Filter this listing down to the lines that contain the word "NRBC", and copy them.
· · · · ·
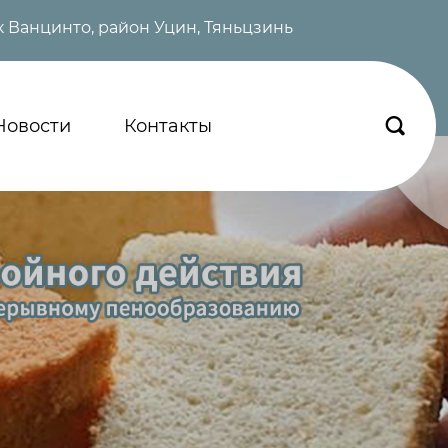
 Ванцинто, район Уцин, Тяньцзинь
Новости
Контакты

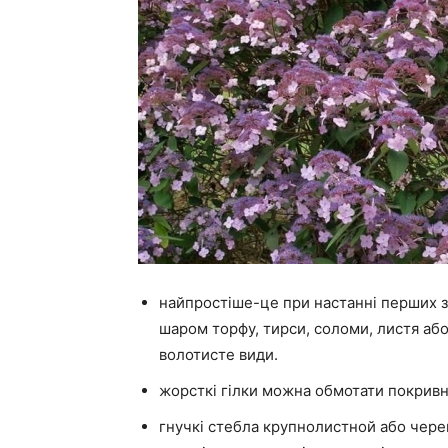
найпростіше-це при настанні перших з
шаром торфу, тирси, соломи, листя аб
волотисте види.
жорсткі гілки можна обмотати покрив
гнучкі стебла крупнолистной або чере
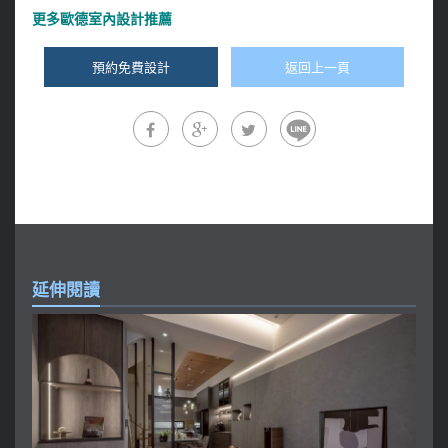
更多
歐德室內設計推薦
預約免費設計
返回上一頁
延伸閱讀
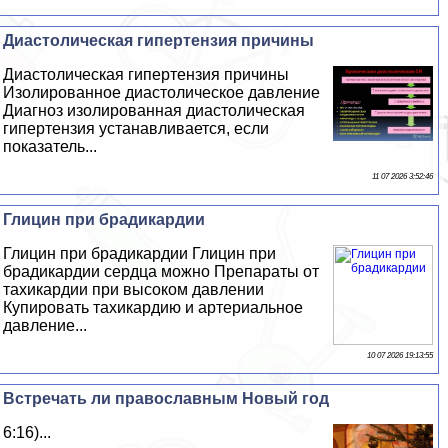
Диастолическая гипертензия причины
Диастолическая гипертензия причины
Изолированное диастолическое давление
Диагноз изолированная диастолическая
гипертензия устанавливается, если
показатель...
11 07 2026 3:52:46
Глицин при брадикардии
Глицин при брадикардии Глицин при
брадикардии сердца можно Препараты от
тахикардии при высоком давлении
Купировать тахикардию и артериальное
давление...
10 07 2026 19:13:55
Встречать ли православным Новый год
6:16)...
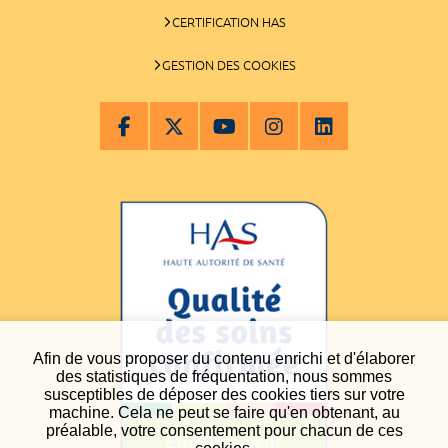
CERTIFICATION HAS
GESTION DES COOKIES
Afin de vous proposer du contenu enrichi et d'élaborer
des statistiques de fréquentation, nous sommes
susceptibles de déposer des cookies tiers sur votre
machine. Cela ne peut se faire qu'en obtenant, au
préalable, votre consentement pour chacun de ces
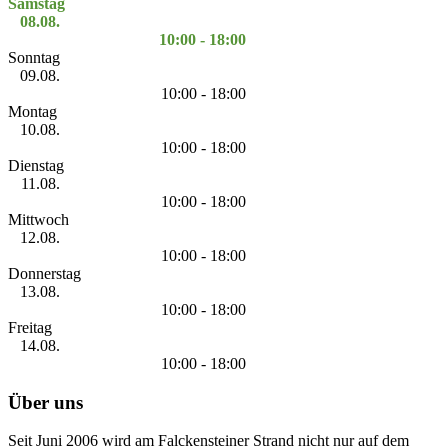
Samstag
08.08.
10:00 - 18:00
Sonntag
09.08.
10:00 - 18:00
Montag
10.08.
10:00 - 18:00
Dienstag
11.08.
10:00 - 18:00
Mittwoch
12.08.
10:00 - 18:00
Donnerstag
13.08.
10:00 - 18:00
Freitag
14.08.
10:00 - 18:00
Über uns
Seit Juni 2006 wird am Falckensteiner Strand nicht nur auf dem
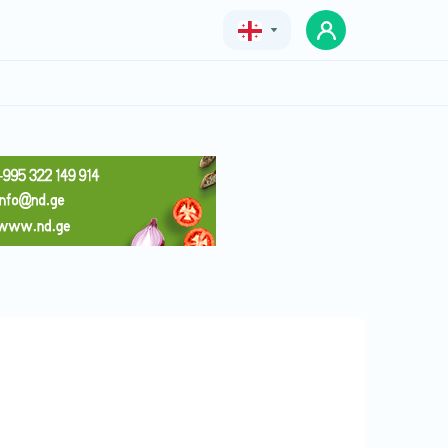
Geo
Eng
Rus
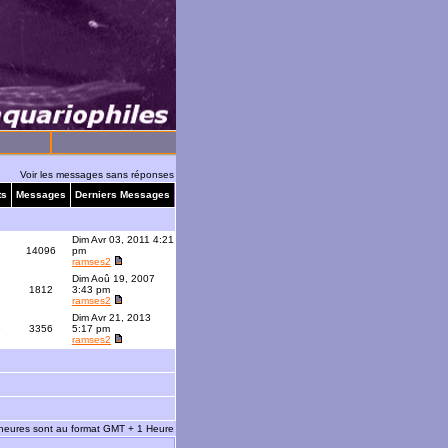
Voir les messages sans réponses
ts
Messages
Derniers Messages
Dim Avr 03, 2011 4:21
1
14096
pm
ramses2
Dim Aoû 19, 2007
1812
3:43 pm
ramses2
Dim Avr 21, 2013
9
3356
5:17 pm
ramses2
 heures sont au format GMT + 1 Heure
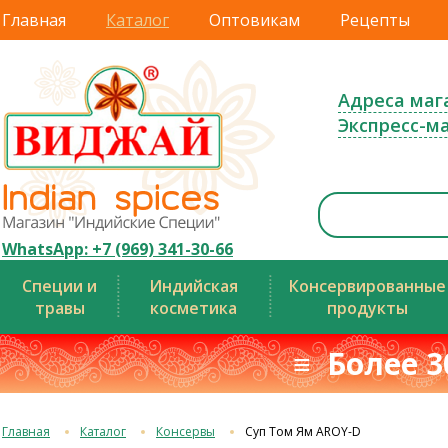
Главная
Каталог
Оптовикам
Рецепты
Адреса маг
Экспресс-м
WhatsApp: +7 (969) 341-30-66
Специи и
Индийская
Консервированные
травы
косметика
продукты
≡ Более 3
Главная
Каталог
Консервы
Суп Том Ям AROY-D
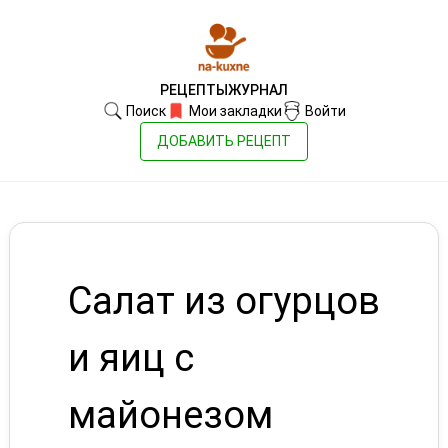
РЕЦЕПТЫ
ЖУРНАЛ
Поиск
Мои закладки
Войти
ДОБАВИТЬ РЕЦЕПТ
Салат из огурцов
и яиц с
майонезом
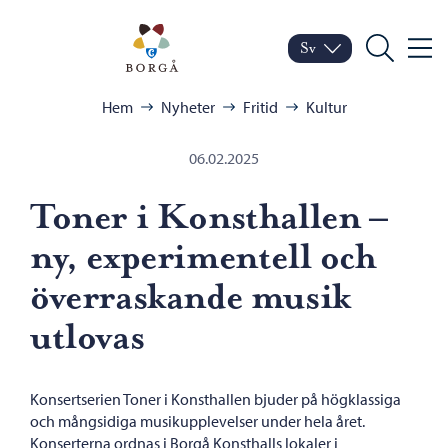
Hoppa till innehåll
Porvoo – Gå till startsid
Sv
Meny
Byt språk
Nuvarande språk: Sven
Sök
Bläddra:
Hem
Nyheter
Fritid
Kultur
06.02.2025
Toner i Konsthallen –
ny, experimentell och
överraskande musik
utlovas
Konsertserien Toner i Konsthallen bjuder på högklassiga
och mångsidiga musikupplevelser under hela året.
Konserterna ordnas i Borgå Konsthalls lokaler i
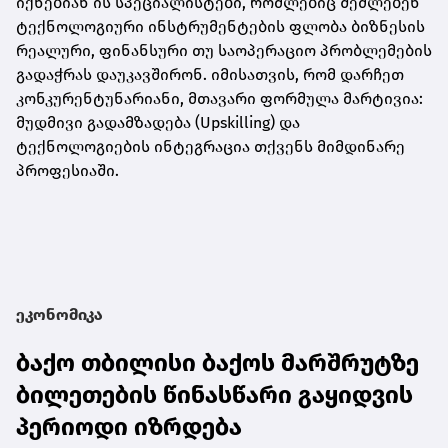
იქნებიან ის სპეციალისტები, რომლებიც შეძლებენ
ტექნოლოგიური ინსტრუმენტების ფლობა ბიზნესის
რეალური, ფინანსური თუ საოპერაციო პრობლემების
გადაჭრას დაუკავშირონ. იმისათვის, რომ დარჩეთ
კონკურენტუნარიანი, მთავარი ფორმულა მარტივია:
მუდმივი გადამზადება (Upskilling) და
ტექნოლოგიების ინტეგრაცია თქვენს მიმდინარე
პროფესიაში.
ეკონომიკა
ბაქო თბილისი ბაქოს მარშრუტზე
ბილეთების წინასწარი გაყიდვის
პერიოდი იზრდება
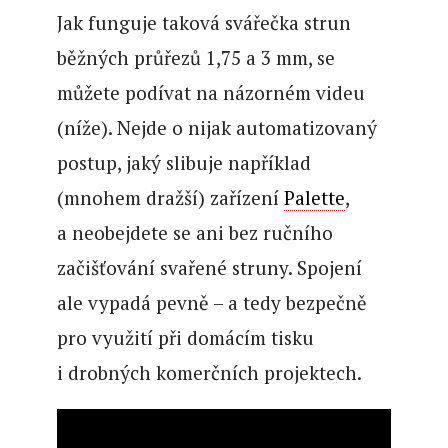
Jak funguje taková svářečka strun
běžných průřezů 1,75 a 3 mm, se
můžete podívat na názorném videu
(níže). Nejde o nijak automatizovaný
postup, jaký slibuje například
(mnohem dražší) zařízení
Palette
,
a neobejdete se ani bez ručního
začišťování svařené struny. Spojení
ale vypadá pevně – a tedy bezpečně
pro využití při domácím tisku
i drobných komerčních projektech.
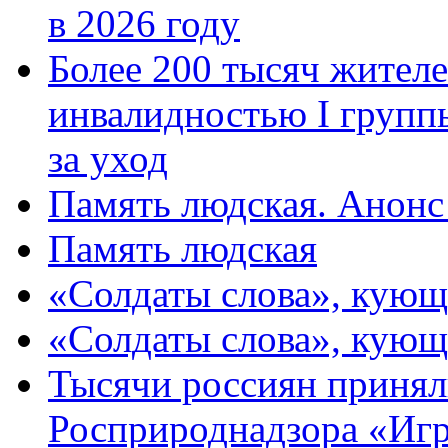
в 2026 году
Более 200 тысяч жителе
инвалидностью I групп
за уход
Память людская. Анонс
Память людская
«Солдаты слова», кующ
«Солдаты слова», кующ
Тысячи россиян принял
Росприроднадзора «Игр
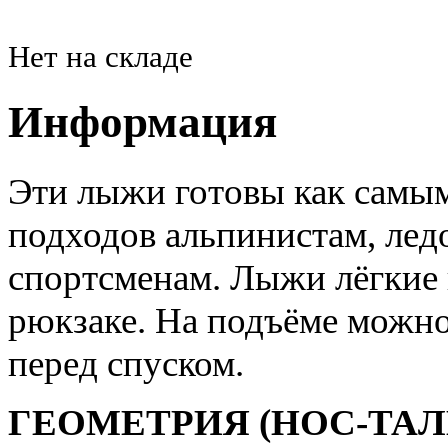
Нет на складе
Информация
Эти лыжи готовы как самы
подходов альпинистам, ледо
спортсменам. Лыжи лёгкие 
рюкзаке. На подъёме можно 
перед спуском.
ГЕОМЕТРИЯ (НОС-ТАЛ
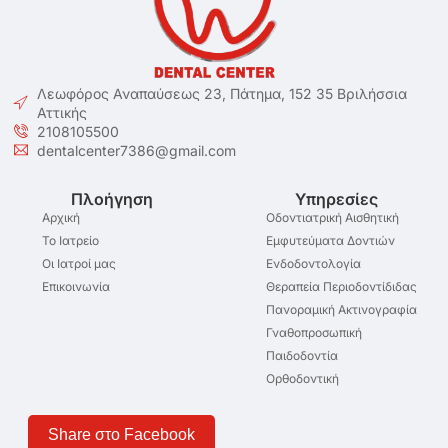
Λεωφόρος Αναπαύσεως 23, Πάτημα, 152 35 Βριλήσσια
Αττικής
2108105500
dentalcenter7386@gmail.com
Πλοήγηση
Υπηρεσίες
Αρχική
Οδοντιατρική Αισθητική
Το Ιατρείο
Εμφυτεύματα Δοντιών
Οι Ιατροί μας
Ενδοδοντολογία
Επικοινωνία
Θεραπεία Περιοδοντίδιδας
Πανοραμική Ακτινογραφία
Γναθοπροσωπική
Παιδοδοντία
Ορθοδοντική
Share στο Facebook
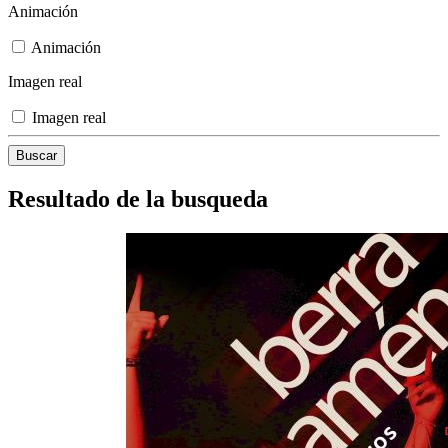
Animación
Animación
Imagen real
Imagen real
Resultado de la busqueda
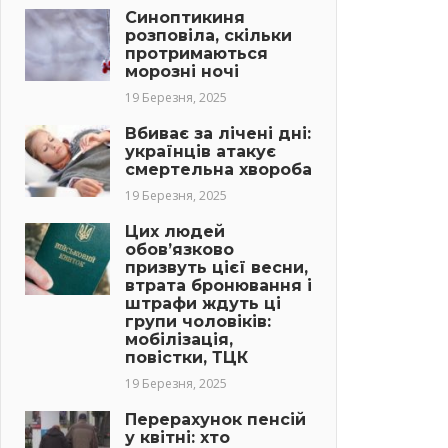
Синоптикиня
розповіла, скільки
протримаються
морозні ночі
19 Березня, 2025
Вбиває за лічені дні:
українців атакує
смертельна хвороба
19 Березня, 2025
Цих людей
обов’язково
призвуть цієї весни,
втрата бронювання і
штрафи ждуть ці
групи чоловіків:
мобілізація,
повістки, ТЦК
19 Березня, 2025
Перерахунок пенсій
у квітні: хто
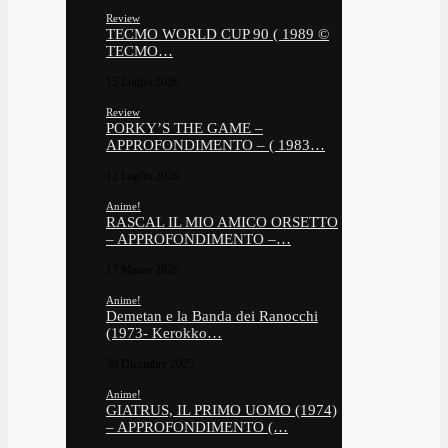
Review
TECMO WORLD CUP 90 ( 1989 ©
TECMO…
15 Luglio 2026
Review
PORKY’S THE GAME –
APPROFONDIMENTO – ( 1983…
12 Luglio 2026
Anime!
RASCAL IL MIO AMICO ORSETTO
– APPROFONDIMENTO –…
17 Marzo 2026
Anime!
Demetan e la Banda dei Ranocchi
(1973- Kerokko…
30 Dicembre 2025
Anime!
GIATRUS, IL PRIMO UOMO (1974)
– APPROFONDIMENTO (…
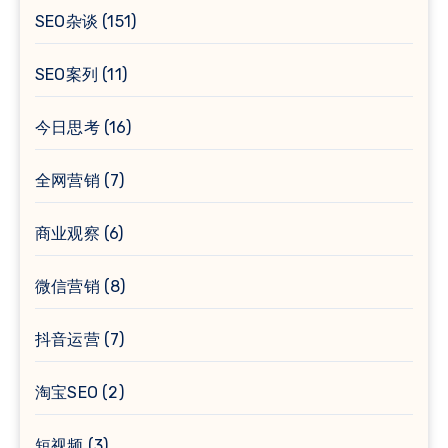
SEO杂谈
(151)
SEO案列
(11)
今日思考
(16)
全网营销
(7)
商业观察
(6)
微信营销
(8)
抖音运营
(7)
淘宝SEO
(2)
短视频
(3)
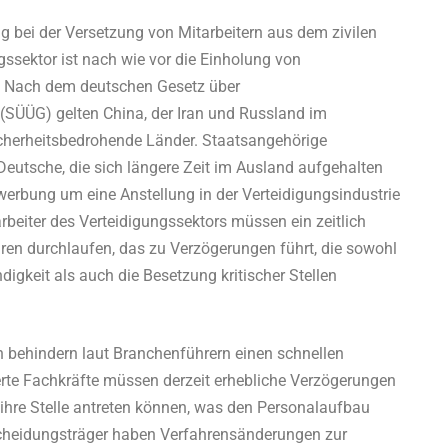
g bei der Versetzung von Mitarbeitern aus dem zivilen
gssektor ist nach wie vor die Einholung von
. Nach dem deutschen Gesetz über
(SÜÜG) gelten China, der Iran und Russland im
icherheitsbedrohende Länder. Staatsangehörige
eutsche, die sich längere Zeit im Ausland aufgehalten
werbung um eine Anstellung in der Verteidigungsindustrie
rbeiter des Verteidigungssektors müssen ein zeitlich
en durchlaufen, das zu Verzögerungen führt, die sowohl
igkeit als auch die Besetzung kritischer Stellen
 behindern laut Branchenführern einen schnellen
erte Fachkräfte müssen derzeit erhebliche Verzögerungen
 ihre Stelle antreten können, was den Personalaufbau
scheidungsträger haben Verfahrensänderungen zur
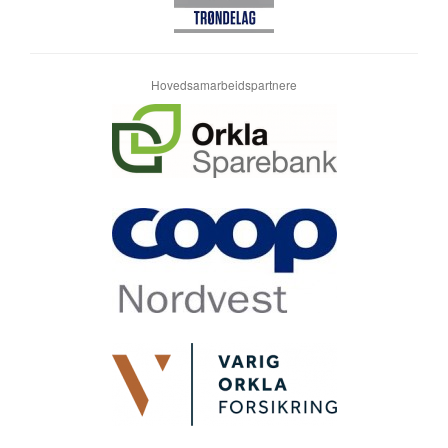
Hovedsamarbeidspartnere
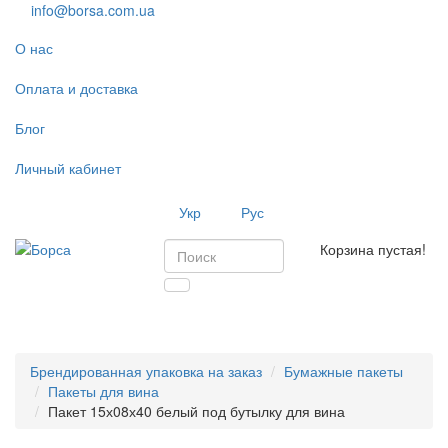
info@borsa.com.ua
О нас
Оплата и доставка
Блог
Личный кабинет
Укр
Рус
Корзина пустая!
Toggl
navig
Брендированная упаковка на заказ
Бумажные пакеты
Пакеты для вина
Пакет 15х08х40 белый под бутылку для вина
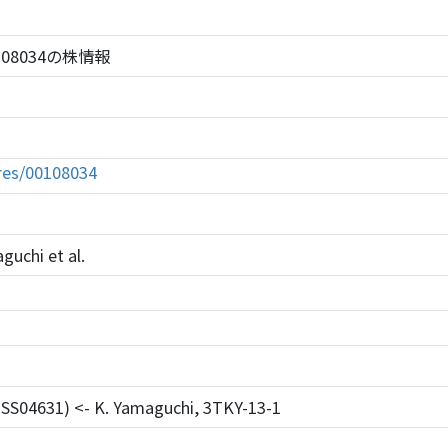
C 108034の株情報
tures/00108034
uchi et al.
SS04631) <- K. Yamaguchi, 3TKY-13-1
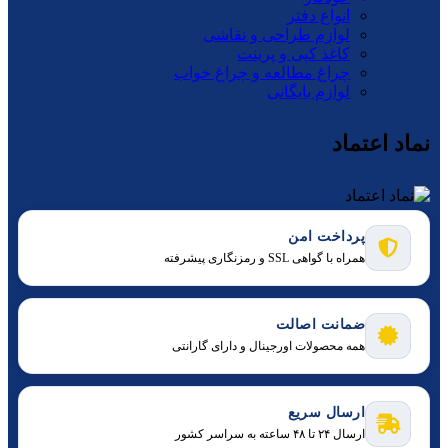
انواع دفتر
لوازم طراحی و نقاشی
کاغذ کپی و پرینت
چراغ مطالعه و چراغ خواب
لوازم بایگانی
نماد اعتماد
پرداخت امن
همراه با گواهی SSL و رمزنگاری پیشرفته
ضمانت اصالت
همه محصولات اورجینال و دارای گارانتی
ارسال سریع
ارسال ۲۴ تا ۴۸ ساعته به سراسر کشور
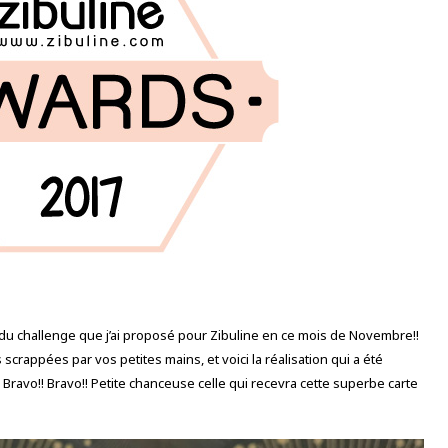
 du challenge que j’ai proposé pour Zibuline en ce mois de Novembre!!
crappées par vos petites mains, et voici la réalisation qui a été
! Bravo!! Bravo!! Petite chanceuse celle qui recevra cette superbe carte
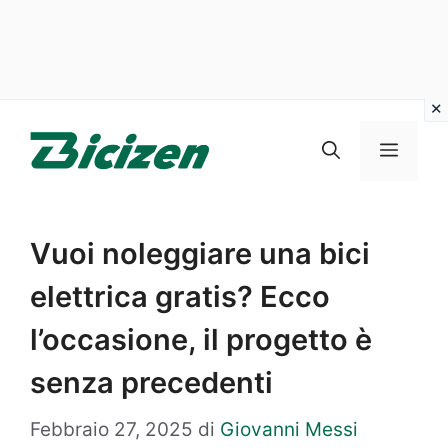
Vai
al
Menu
contenuto
Vuoi noleggiare una bici
elettrica gratis? Ecco
l’occasione, il progetto è
senza precedenti
Febbraio 27, 2025
di
Giovanni Messi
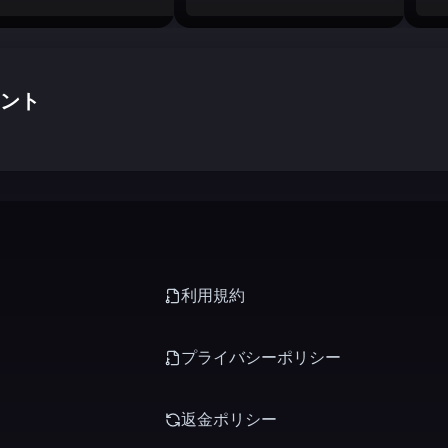
ント
利用規約
プライバシーポリシー
返金ポリシー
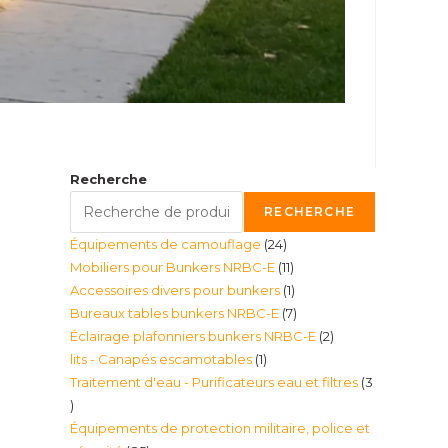
Recherche
RECHERCHE
24
Équipements de camouflage
24
11
Mobiliers pour Bunkers NRBC-E
11
produits
1
Accessoires divers pour bunkers
1
produits
7
Bureaux tables bunkers NRBC-E
7
produit
2
Éclairage plafonniers bunkers NRBC-E
2
produits
1
lits - Canapés escamotables
1
produits
Traitement d'eau - Purificateurs eau et filtres
3
produit
3
Équipements de protection militaire, police et
produits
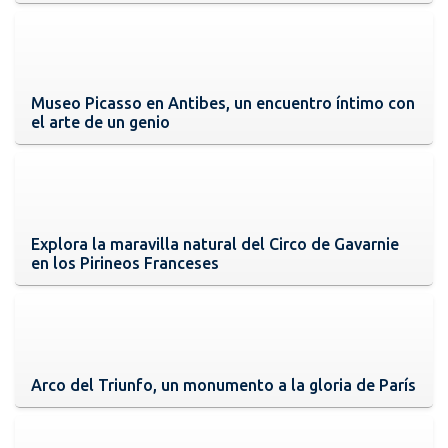
Museo Picasso en Antibes, un encuentro íntimo con
el arte de un genio
Explora la maravilla natural del Circo de Gavarnie
en los Pirineos Franceses
Arco del Triunfo, un monumento a la gloria de París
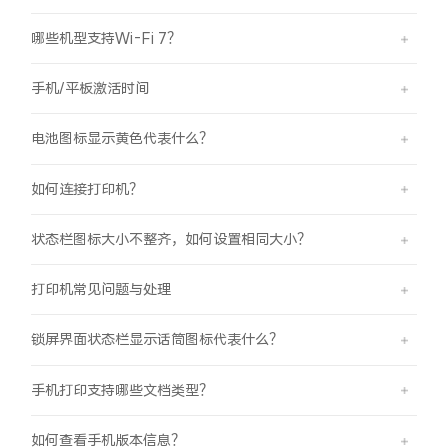
iQOO Neo11
iQOO 15
全部Y机型
对比Y机型
哪些机型支持Wi-Fi 7？
vivo WATCH GT 2
vivo Vision
全部iQOO机型
对比iQOO机型
手机/平板激活时间
全部智能硬件
电池图标显示黄色代表什么？
如何连接打印机？
状态栏图标大小不整齐，如何设置相同大小？
打印机常见问题与处理
锁屏界面状态栏显示话筒图标代表什么？
手机打印支持哪些文档类型？
如何查看手机版本信息？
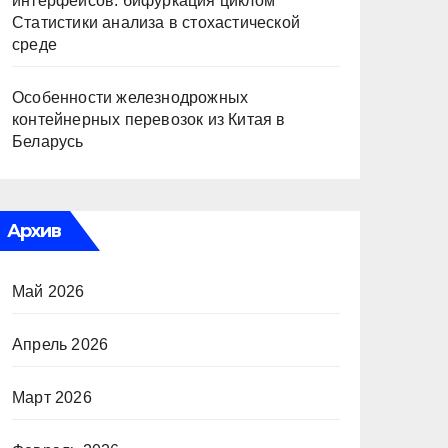
интерфейсов: бифуркация циклом
Статистики анализа в стохастической
среде
Особенности железнодрожных
контейнерных перевозок из Китая в
Беларусь
Архив
Май 2026
Апрель 2026
Март 2026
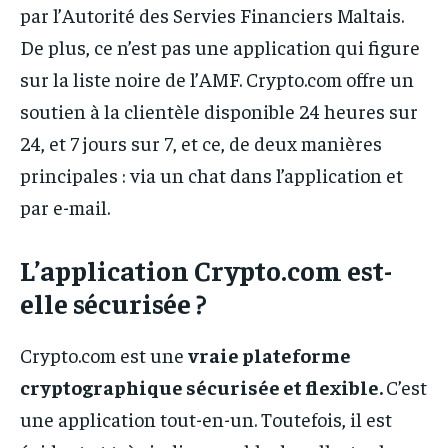
par l’Autorité des Servies Financiers Maltais.
De plus, ce n’est pas une application qui figure
sur la liste noire de l’AMF. Crypto.com offre un
soutien à la clientèle disponible 24 heures sur
24, et 7 jours sur 7, et ce, de deux manières
principales : via un chat dans l’application et
par e-mail.
L’application Crypto.com est-
elle sécurisée ?
Crypto.com est une
vraie plateforme
cryptographique
sécurisée et flexible
.
C’est
une application tout-en-un. Toutefois, il est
· · · · ·
▶ **Solution for this task**:
Mobiliers pour Bunkers NRBC-E
Bureaux tables bunkers NRBC-E
Éclairage plafonniers bunkers NRBC-E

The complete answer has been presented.